Na figura acima temos três linhas horizontais representando essas áreas, e três verticais representando os principais marcos: ideia, implantação e fim de vida. A ideia começa com um insight, ela é trabalhada e finalizada, e neste momento o desenvolvimento é iniciado; é planejado uma release e a primeira implantação é feita. O último evento é o fim de vida da aplicação, quando desligamos os servidores e o ciclo se encerra.

O primeiro trabalho é na área de Governança, a ideia é o primeiro artefato que iremos gerar, neste momento nem sabemos se precisaremos de um sistema ou não, mas para implantar uma ideia, por exemplo, que só exigisse uma mudança de processo, temos que catalogá-la, trabalhar nela, e aí o ALM já começa a atuar, na rastreabilidade dos artefatos. E será constante, até o fim do ciclo, já que sempre teremos requisitos de mudança, pedidos de manutenção, entre outros.
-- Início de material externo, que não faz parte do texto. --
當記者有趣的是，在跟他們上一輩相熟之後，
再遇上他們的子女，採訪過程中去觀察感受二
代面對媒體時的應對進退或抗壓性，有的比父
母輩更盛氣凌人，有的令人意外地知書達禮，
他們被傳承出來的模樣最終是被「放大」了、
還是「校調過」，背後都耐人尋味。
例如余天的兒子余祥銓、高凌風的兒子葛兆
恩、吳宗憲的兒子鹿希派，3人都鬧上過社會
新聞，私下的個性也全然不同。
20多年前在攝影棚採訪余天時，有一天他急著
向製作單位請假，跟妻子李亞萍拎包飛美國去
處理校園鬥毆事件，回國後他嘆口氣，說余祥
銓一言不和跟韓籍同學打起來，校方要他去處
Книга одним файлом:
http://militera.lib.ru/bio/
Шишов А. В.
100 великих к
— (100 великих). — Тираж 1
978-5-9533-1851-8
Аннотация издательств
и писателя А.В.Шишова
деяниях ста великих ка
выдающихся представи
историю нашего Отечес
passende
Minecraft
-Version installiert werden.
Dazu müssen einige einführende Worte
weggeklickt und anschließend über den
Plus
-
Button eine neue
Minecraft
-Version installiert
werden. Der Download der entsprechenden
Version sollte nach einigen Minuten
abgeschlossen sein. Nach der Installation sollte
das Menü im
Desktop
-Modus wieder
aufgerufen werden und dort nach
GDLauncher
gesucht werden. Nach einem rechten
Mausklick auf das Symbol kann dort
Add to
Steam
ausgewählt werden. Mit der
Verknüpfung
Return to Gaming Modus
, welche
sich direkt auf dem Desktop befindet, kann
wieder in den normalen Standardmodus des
Quando essa ideia gera uma aplicação o Desenvolvimento começa a trabalhar logo depois da ideia aprimorada. E o ciclo do Desenvolvimento pode ter pausas. Ou seja, não necessariamente teremos desenvolvimento constante na aplicação.
Principalmente se o processo de desenvolvimento é suportado por um método ágil, o ideal é entregarmos algo menor para validação do usuário ou habilitar o negócio o mais rápido possível…, mas isso é assunto para outro post! E até o fim do ciclo existirão mudanças, extensões, manutenções, nessa aplicação.

Um pouco antes do fim da primeira release a ser entregue pelo desenvolvimento é necessário envolver Operações no processo, já que suportar essa aplicação em produção será responsabilidade deles, portanto eles devem trabalhar com Desenvolvimento antes de colocá-lo em produção para garantir que a aplicação será instalada e entrará em produção da melhor forma possível.
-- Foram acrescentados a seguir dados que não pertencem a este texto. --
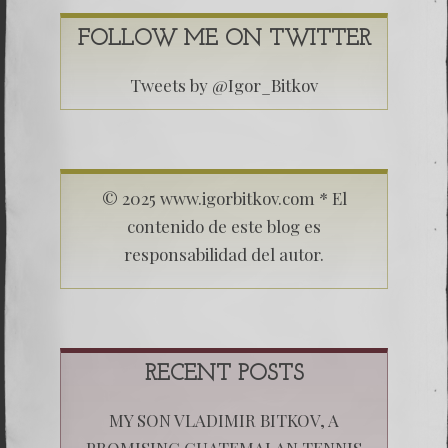
FOLLOW ME ON TWITTER
Tweets by @Igor_Bitkov
© 2025 www.igorbitkov.com * El
contenido de este blog es
responsabilidad del autor.
RECENT POSTS
MY SON VLADIMIR BITKOV, A
PROMISING GUATEMALAN TENNIS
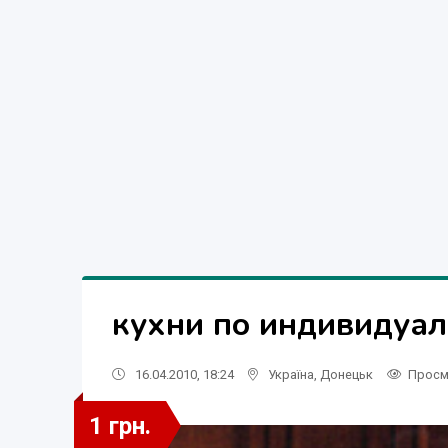
кухни по индивидуал
16.04.2010, 18:24
Україна
,
Донецьк
Просм
1 грн.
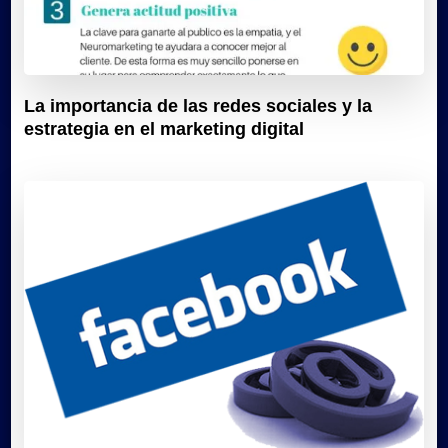
La importancia de las redes sociales y la
estrategia en el marketing digital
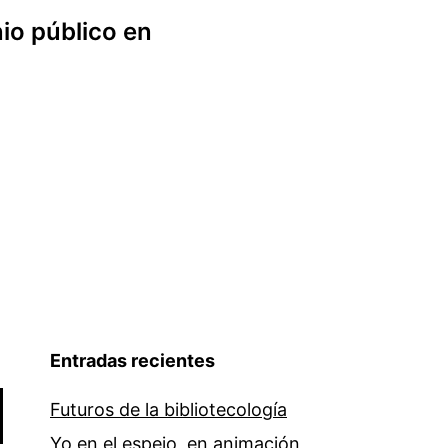
io público en
Entradas recientes
Futuros de la bibliotecología
Yo en el espejo, en animación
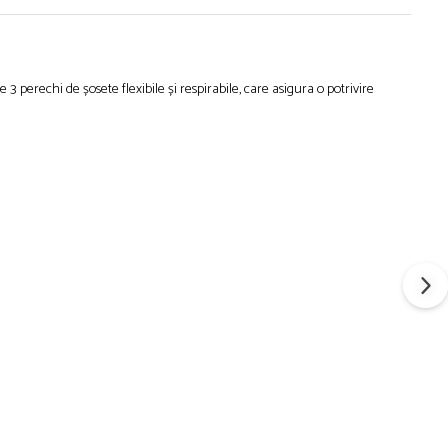
3 perechi de șosete flexibile și respirabile, care asigura o potrivire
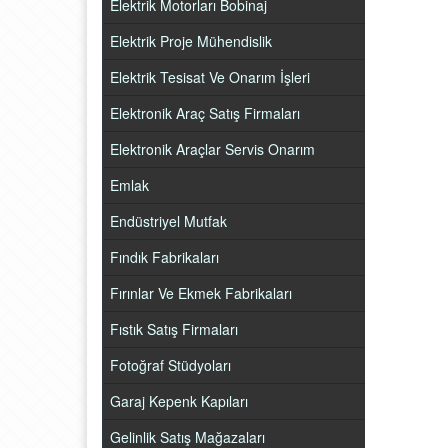
Elektrik Motorları Bobinaj
Elektrik Proje Mühendislik
Elektrik Tesisat Ve Onarım İşleri
Elektronik Araç Satış Firmaları
Elektronik Araçlar Servis Onarım
Emlak
Endüstriyel Mutfak
Fındık Fabrikaları
Fırınlar Ve Ekmek Fabrikaları
Fıstık Satış Firmaları
Fotoğraf Stüdyoları
Garaj Kepenk Kapıları
Gelinlik Satış Mağazaları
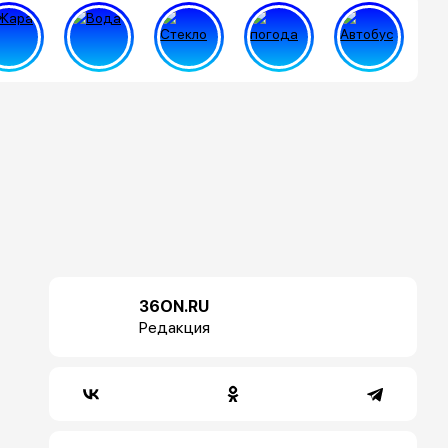
36ON.RU
Редакция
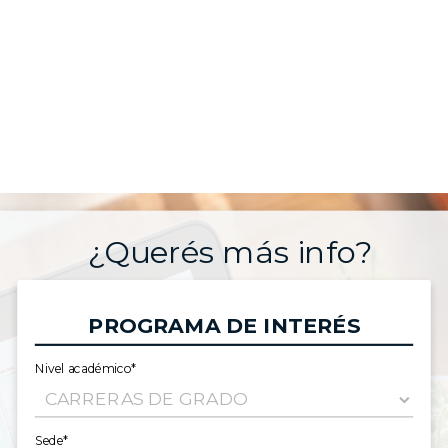
¿Querés más info?
PROGRAMA DE INTERÉS
Nivel académico*
Sede*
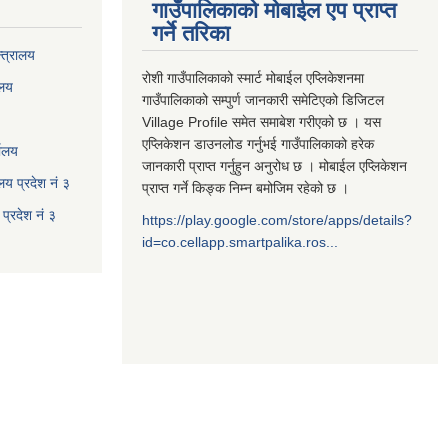
गाउँपालिकाको मोबाईल एप प्राप्त
गर्ने तरिका
्त्रालय
रोशी गाउँपालिकाको स्मार्ट मोबाईल एप्लिकेशनमा
ालय
गाउँपालिकाको सम्पुर्ण जानकारी समेटिएको डिजिटल
Village Profile समेत समाबेश गरीएको छ । यस
एप्लिकेशन डाउनलोड गर्नुभई गाउँपालिकाको हरेक
यालय
जानकारी प्राप्त गर्नुहुन अनुरोध छ । मोबाईल एप्लिकेशन
ालय प्रदेश नं ३
प्राप्त गर्ने किङ्क निम्न बमोजिम रहेको छ ।
प्रदेश नं ३
https://play.google.com/store/apps/details?
id=co.cellapp.smartpalika.ros...
३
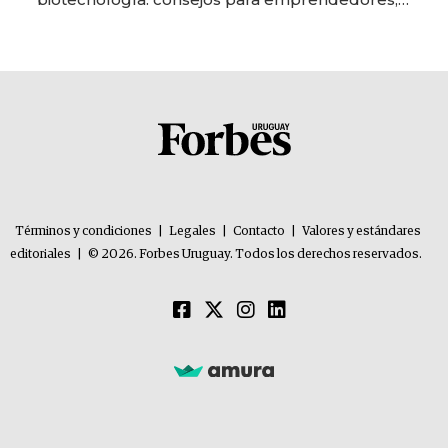
oportunidades de inversión y el rol de la IA
Términos y condiciones
|
Legales
|
Contacto
|
Valores y estándares
editoriales
|
© 2026. Forbes Uruguay. Todos los derechos reservados.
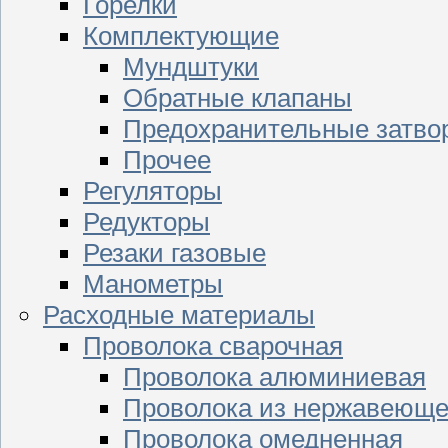
Горелки
Комплектующие
Мундштуки
Обратные клапаны
Предохранительные затво
Прочее
Регуляторы
Редукторы
Резаки газовые
Манометры
Расходные материалы
Проволока сварочная
Проволока алюминиевая
Проволока из нержавеюще
Проволока омедненная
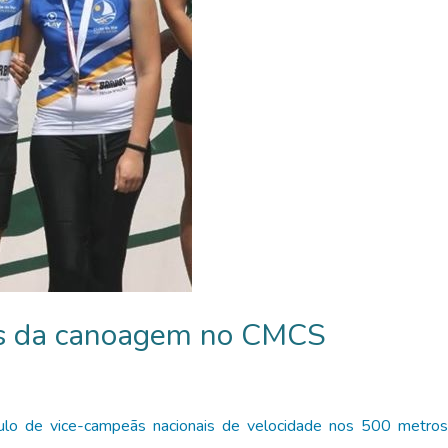
as da canoagem no CMCS
tulo de vice-campeãs nacionais de velocidade nos 500 metros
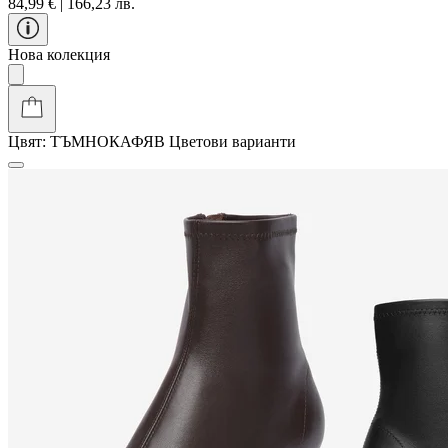
84,99 € | 166,23 лв.
Нова колекция
Цвят:
ТЪМНОКАФЯВ
Цветови варианти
O último evento é fácil… é só desligar a máquina e tudo cessa!  🙂

Mas e DevOps? O que ele substitui? Nada… Quer dizer…

DevOps

DevOps é um movimento ou uma prática, que surgiu por volta de 2008, ou teve sua formalização com esse nome, já que é possível que empresas a praticassem antes. E o seu objetivo é diminuir o atrito entre as áreas de Desenvolvimento e Operações! Ou seja, da mesma maneira que SDLC continua existindo dentro de ALM, pois é de competência específica de Desenvolvimento; DevOps existe em paralelo com ALM, e não substituindo.
Existem vários cenários, eu posso ter DevOps sem ter um processo formal ou um ferramental completo de ALM, por exemplo, eu não tenho gestão de requisitos, ou rastreabilidade total entre as ferramentas de requisitos, mas posso ter DevOps que diminui o meu atrito em colocar novas releases em produção. Logicamente, que se o processo de ALM for bem maduro, se ele é trabalhado constantemente, inspeção e adaptação, lembra-se?; você irá ganhar um DevOps de brinde, que também terá que amadurecer, ser trabalhado, etc., mas será muito mais fácil propor a soma das forças entre Desenvolvimento e Operações.
Portanto DevOps passa a ser mais uma ferramenta para ALM melhorar o processo de produção de uma aplicação, na busca de mais agilidade, confiabilidade e segurança do processo.